The idea that we should be “woke” is, of course, an excellent one. Who would prefer a society that did not consider the issues of justice, oppression, and how to make the world a better place after all? Yet this is not the same as deciding to swallow each and every contention that travels under this banner.
One example is the idea of consuming locally-grown food. Doing so consumes more precious and scarce natural resources than just buying the cheap stuff wherever it comes from. We even have a great big sign to aid us in working this out – things which consume more resources in their production do tend to be more expensive. That’s why they’re more expensive.
Sure, we can point to one or another input and say that local food uses fewer resources, perhaps in food miles or transport costs. Great – but transport isn’t the only input cost into the production of food, not at all. All of which makes this contention in the Washington Post more than a little odd:
Of course I recognize the value of eating locally and seasonally. Fresher is better. I want to support my neighbor-producers. And I appreciate that we leave smaller environmental footprints when our grapes don’t have to have a passport or take a cross-country ride to a local market.
“Woke” eating brings me a sense of virtuue.
Yes, woke does mean socially and environmentally conscious. But why should it mean eating food with a higher environmental footprint?

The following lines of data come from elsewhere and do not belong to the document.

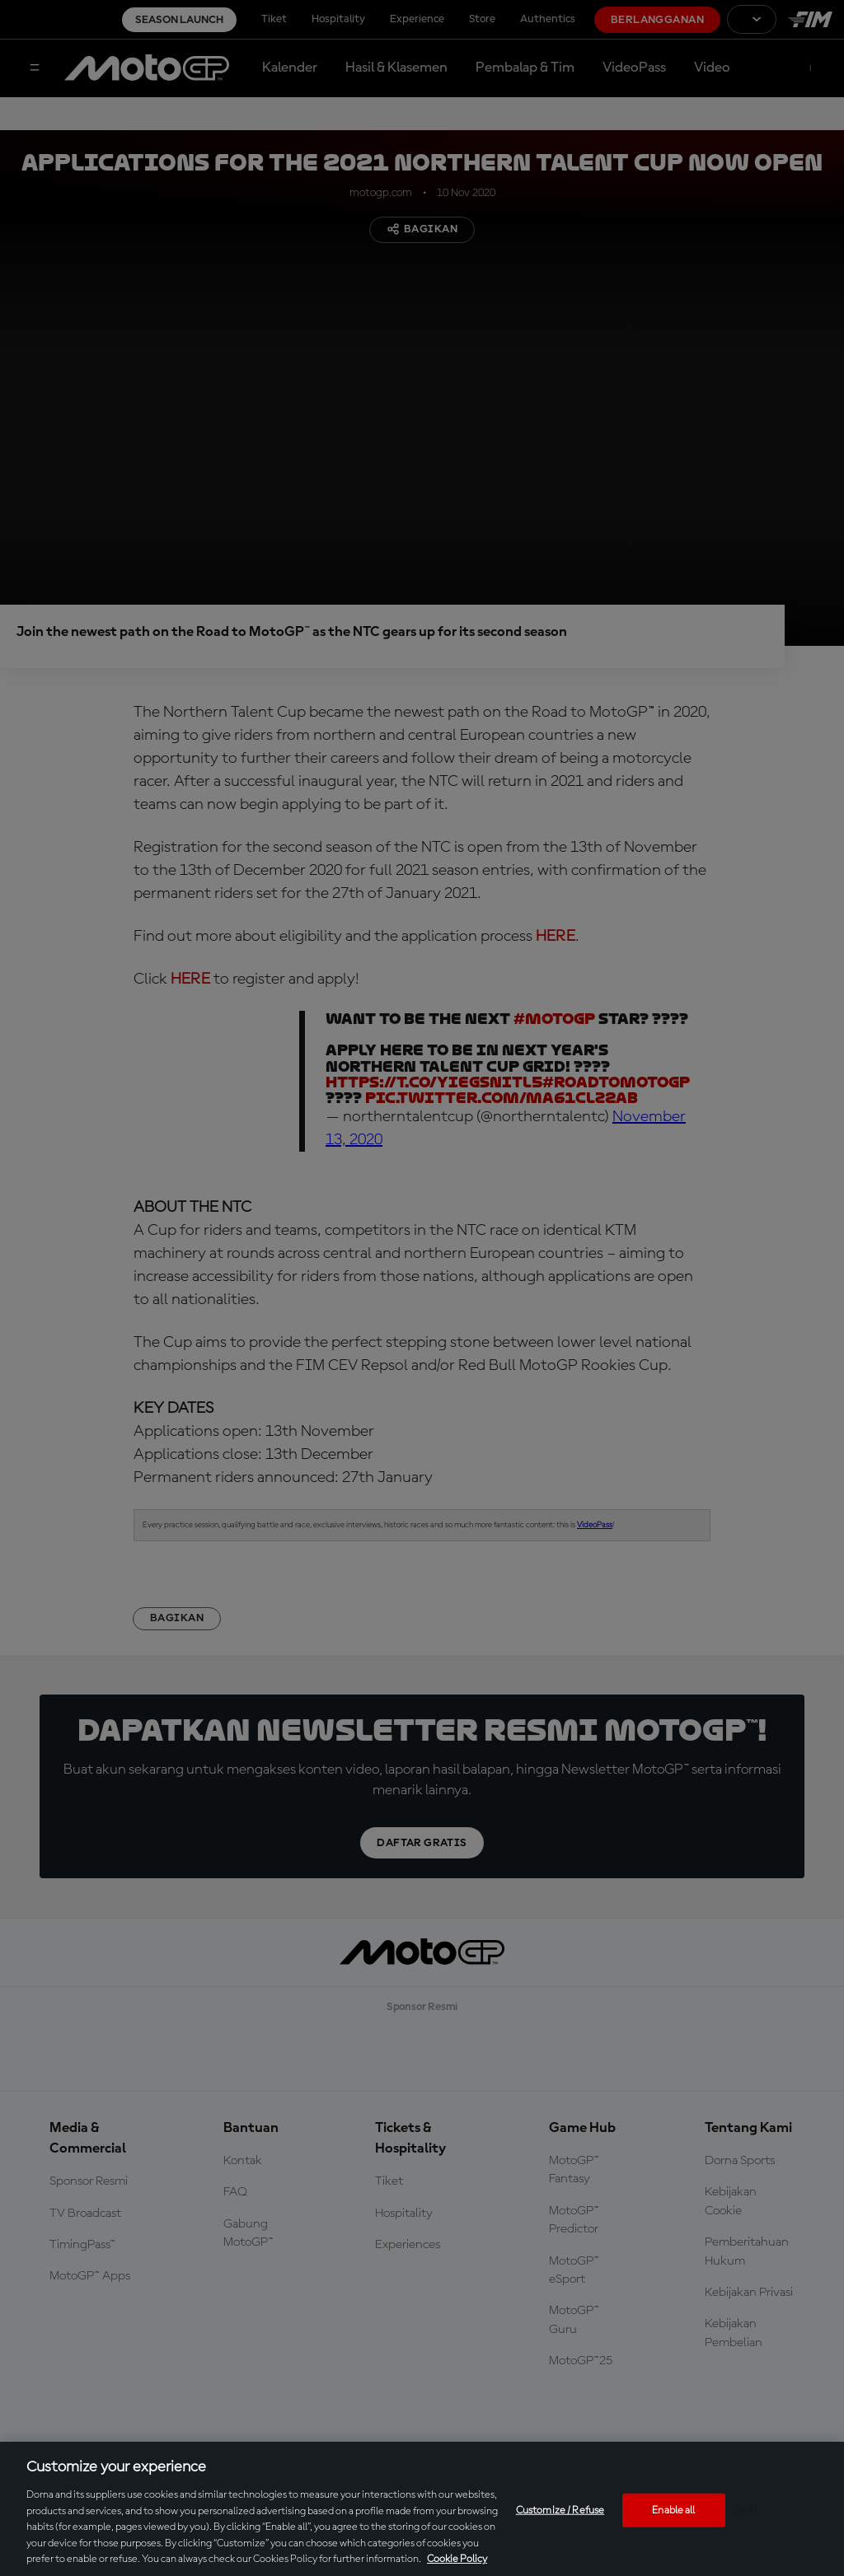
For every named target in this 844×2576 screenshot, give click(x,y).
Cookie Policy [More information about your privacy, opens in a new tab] (457, 2559)
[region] (422, 2509)
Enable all (673, 2509)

This very subject of grapes was dealt with by Adam Smith back in 1776. And as we should all know, all economics since is either footnotes or wrong.

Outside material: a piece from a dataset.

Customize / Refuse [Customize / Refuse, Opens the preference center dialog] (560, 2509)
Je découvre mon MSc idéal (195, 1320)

He points out that by using glasses (greenhouses to us), hotbeds, and hot walls it is possible to grow excellent grapes in Scotland, from which one can make very good wine. Yet it costs 30 times the price to do so, rather than just getting the wine from France, where the sun and climate do all that work of the glasses and hot bits.
Of course, it’s difficult to work through all of the various inputs into any specific process. But we’ve got a shorthand for it – price. All inputs do have to be paid for (and when they’re not, as with externalities, we should insert them) and anyone selling at below input cost rapidly goes bust. Thus the price of something out there is an excellent guide to the value of inputs that go into producing whatever it is. Higher prices mean higher inputs – a greater environmental footprint that is.

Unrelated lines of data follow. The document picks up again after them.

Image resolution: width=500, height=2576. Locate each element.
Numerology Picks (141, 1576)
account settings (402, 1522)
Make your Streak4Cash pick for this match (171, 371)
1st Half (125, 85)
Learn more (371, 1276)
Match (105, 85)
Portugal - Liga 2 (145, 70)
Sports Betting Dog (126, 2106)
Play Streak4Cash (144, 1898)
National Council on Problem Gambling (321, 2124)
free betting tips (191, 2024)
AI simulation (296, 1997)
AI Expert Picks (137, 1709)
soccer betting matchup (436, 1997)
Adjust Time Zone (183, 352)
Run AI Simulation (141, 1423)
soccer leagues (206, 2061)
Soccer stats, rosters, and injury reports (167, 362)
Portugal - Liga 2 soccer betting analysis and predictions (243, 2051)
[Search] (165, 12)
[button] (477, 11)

What this tells us about food decisions is therefore obvious. There are parts of the year, small portions of a season, when local food is cheaper than anything else. That’s when we get the three-week glut of tomatoes, rapidly followed by the tonnages of green beans from everyone’s’ garden, no one even being able to give their surplus away. Each such food has its time. Yet outside those times the very fact that industrially-grown food from far away is cheaper is telling us that the conventional, non-local food has a lower environmental footprint.
Sure, be woke, why not? But for goodness sake, be sensible about it. A low price means, by definition, a lower level of inputs into the production process. Thus eating cheap food is the route to a lower environmental footprint – the market system has already done all of those calculations for us.
Locally grown heritage tomatoes? Hey, whatever floats your boat. But don’t think you’re saving the planet by demanding high-cost foods – quite the opposite.